Erfahrungsberichte Europa Österreich
29.12.2015

Blindenfreizeit: Langlaufen mit blinden und sehbehinderten Menschen

“Langlaufen im Team”

Reinhard Pallauf über seine Erfahrung als ehrenamtlicher Helfer bei einer Blindenfreizeit

In der Jännerausgabe 2012 der Monatszeitschrift „WELT DER FRAU“ stolperte ich über eine besondere Nachricht, die sich mit „Ab in den Urlaub – Begleitung für Blinde gesucht“ betitelte.

Gesucht wurden Ehrenamtliche, die blinde und sehbehinderte Menschen im Urlaub, im speziellen Fall bei einer Langlaufwoche in Salzburg bzw. im Böhmerwald, begleiten.

Diese Privatinitiative „Blindenfreizeiten P.Lutz“ geht auf den gebürtigen Tiroler Kamillianerpater Wilfried Lutz zurück, der 1971 begann, mit blinden und sehbehinderten Menschen auf die Berge zu steigen. Später baute er sein Programm auf Sport- und Kulturwochen aus. Obwohl der Pater mittlerweile verstorben ist, lebt sein Engagement weiter und eine Nachfolgerin koordiniert zehn bis zwölf Urlaubswochen jährlich. Die ursprünglich christliche Initiative ist aber „offen für alle“.
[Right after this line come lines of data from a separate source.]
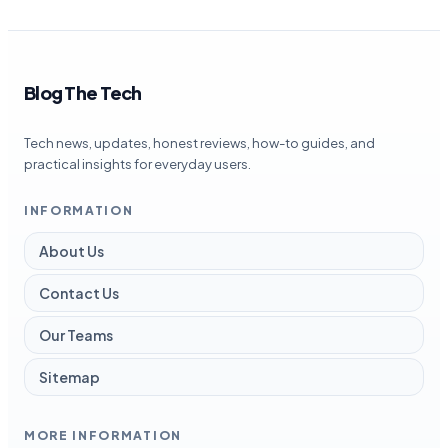
Blog The Tech
Tech news, updates, honest reviews, how-to guides, and
practical insights for everyday users.
INFORMATION
About Us
Contact Us
Our Teams
Sitemap
MORE INFORMATION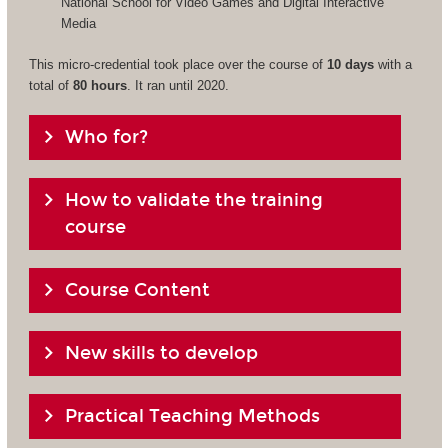
National School for Video Games and Digital Interactive
Media
This micro-credential took place over the course of
10 days
with a
total of
80 hours
. It ran until 2020.
Who for?
How to validate the training
course
Course Content
New skills to develop
Practical Teaching Methods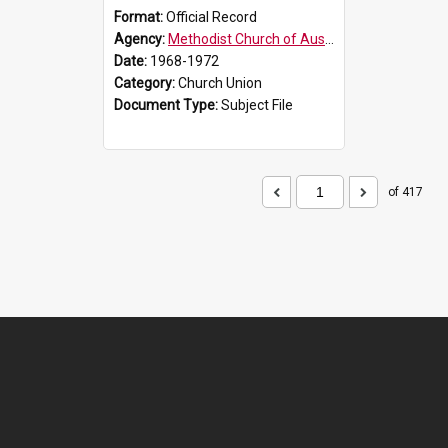
Format:
Official Record
Agency:
Methodist Church of Australasia (1901)
Date:
1968-1972
Category:
Church Union
Document Type:
Subject File
of 417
Das soziale Engagement einerseits, Blinden beim Sport zur Seite zu stehen oder zu helfen, sich in ihrer neuen Umgebung zurechtzufinden und andererseits die Gelegenheit, Urlaub mit meinem liebsten Wintersport zu verbinden, reizten mich sehr. So überlegte ich nicht lange und wurde kurz darauf als einziger Neuer in das Begleitteam aufgenommen.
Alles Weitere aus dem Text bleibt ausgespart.